Страница 15 из 67
Над головой. Иной раз — над самым ухом.
Впереди показался десяток конных копьеносцев. За ними, примерно в схене — второй, уже в другой форме.
Неужели разъезд? Граница? Иначе одетые воины — финикийцы!
Их даже на беглый взгляд было намного больше, чем египтян. Человек тридцать…
Только бы прорваться!
Стрела свистнула и вонзилась в плотную кожу седла, чудом не задев ногу. Агниппа вскрикнула от ужаса, выдернула стрелу — и, отшвырнув её, отчаянно замолотила пятками по бокам вороного.
Она чувствовала, что седло стало липким от стёкшего с наконечника яда. Ноздри раздражал резкий, непривычный запах.
Со сжимавшимся от жалости к вороному сердцем Агниппа пустила в ход плеть.
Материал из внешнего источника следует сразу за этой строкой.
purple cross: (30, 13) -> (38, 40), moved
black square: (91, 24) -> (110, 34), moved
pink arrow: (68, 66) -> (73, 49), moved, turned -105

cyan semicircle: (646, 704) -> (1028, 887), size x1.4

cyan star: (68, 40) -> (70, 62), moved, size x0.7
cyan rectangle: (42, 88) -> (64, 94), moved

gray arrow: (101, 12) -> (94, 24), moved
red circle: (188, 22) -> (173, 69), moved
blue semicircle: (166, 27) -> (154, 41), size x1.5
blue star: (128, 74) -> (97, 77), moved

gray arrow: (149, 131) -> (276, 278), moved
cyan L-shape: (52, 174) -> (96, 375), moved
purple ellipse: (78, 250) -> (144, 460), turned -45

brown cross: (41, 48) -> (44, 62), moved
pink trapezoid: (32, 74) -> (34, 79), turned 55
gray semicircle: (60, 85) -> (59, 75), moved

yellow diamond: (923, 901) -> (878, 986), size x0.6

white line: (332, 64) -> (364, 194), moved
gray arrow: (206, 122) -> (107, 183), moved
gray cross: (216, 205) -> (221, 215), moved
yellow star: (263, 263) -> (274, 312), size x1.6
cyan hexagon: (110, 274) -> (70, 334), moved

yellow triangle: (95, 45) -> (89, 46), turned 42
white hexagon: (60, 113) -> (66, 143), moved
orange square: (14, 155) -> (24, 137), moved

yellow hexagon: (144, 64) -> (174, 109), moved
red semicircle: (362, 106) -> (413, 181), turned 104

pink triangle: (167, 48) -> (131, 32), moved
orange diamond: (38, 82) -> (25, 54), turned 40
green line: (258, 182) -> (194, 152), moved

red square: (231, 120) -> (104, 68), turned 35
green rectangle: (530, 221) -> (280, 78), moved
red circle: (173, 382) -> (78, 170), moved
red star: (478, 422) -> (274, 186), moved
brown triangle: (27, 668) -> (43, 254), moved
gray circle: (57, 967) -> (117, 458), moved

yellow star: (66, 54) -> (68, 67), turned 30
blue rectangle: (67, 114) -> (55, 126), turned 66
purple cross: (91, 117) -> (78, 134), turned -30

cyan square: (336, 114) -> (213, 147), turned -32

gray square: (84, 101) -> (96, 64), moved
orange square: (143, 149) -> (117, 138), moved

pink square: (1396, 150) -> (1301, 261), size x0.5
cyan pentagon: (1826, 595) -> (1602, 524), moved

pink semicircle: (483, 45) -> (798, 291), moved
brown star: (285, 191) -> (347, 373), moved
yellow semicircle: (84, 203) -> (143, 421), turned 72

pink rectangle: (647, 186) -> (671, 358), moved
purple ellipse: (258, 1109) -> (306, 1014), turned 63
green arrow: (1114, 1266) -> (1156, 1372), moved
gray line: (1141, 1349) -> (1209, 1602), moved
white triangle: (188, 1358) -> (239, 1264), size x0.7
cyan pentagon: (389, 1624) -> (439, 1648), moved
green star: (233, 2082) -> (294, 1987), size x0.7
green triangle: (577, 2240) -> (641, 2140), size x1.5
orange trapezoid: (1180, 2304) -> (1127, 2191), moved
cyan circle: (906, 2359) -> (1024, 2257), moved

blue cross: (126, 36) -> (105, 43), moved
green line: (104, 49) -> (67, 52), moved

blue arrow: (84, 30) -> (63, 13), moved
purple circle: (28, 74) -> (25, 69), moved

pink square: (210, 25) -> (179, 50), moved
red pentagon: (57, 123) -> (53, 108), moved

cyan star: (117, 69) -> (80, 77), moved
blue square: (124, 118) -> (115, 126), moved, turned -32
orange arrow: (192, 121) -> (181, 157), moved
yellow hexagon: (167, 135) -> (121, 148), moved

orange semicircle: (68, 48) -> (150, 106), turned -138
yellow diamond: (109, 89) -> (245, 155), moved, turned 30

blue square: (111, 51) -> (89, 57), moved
Никогда раньше она не позволяла себе бить своего скакуна.
— Прости, милый… Ещё чуть-чуть… Прости… — шептала она, нахлёстывая конские бока. В глазах её стояли слезы.
Вороной понёсся как ураган. С удил закапала белая пена.
Он поравнялся с конем Мена.
Вырвался на полкорпуса…
Обогнал…
До Агниппы с леденящим ужасом дошло, что она оказалась впереди.
Неумолимо приближаясь к воинам разъезда.
Боги, что делать?..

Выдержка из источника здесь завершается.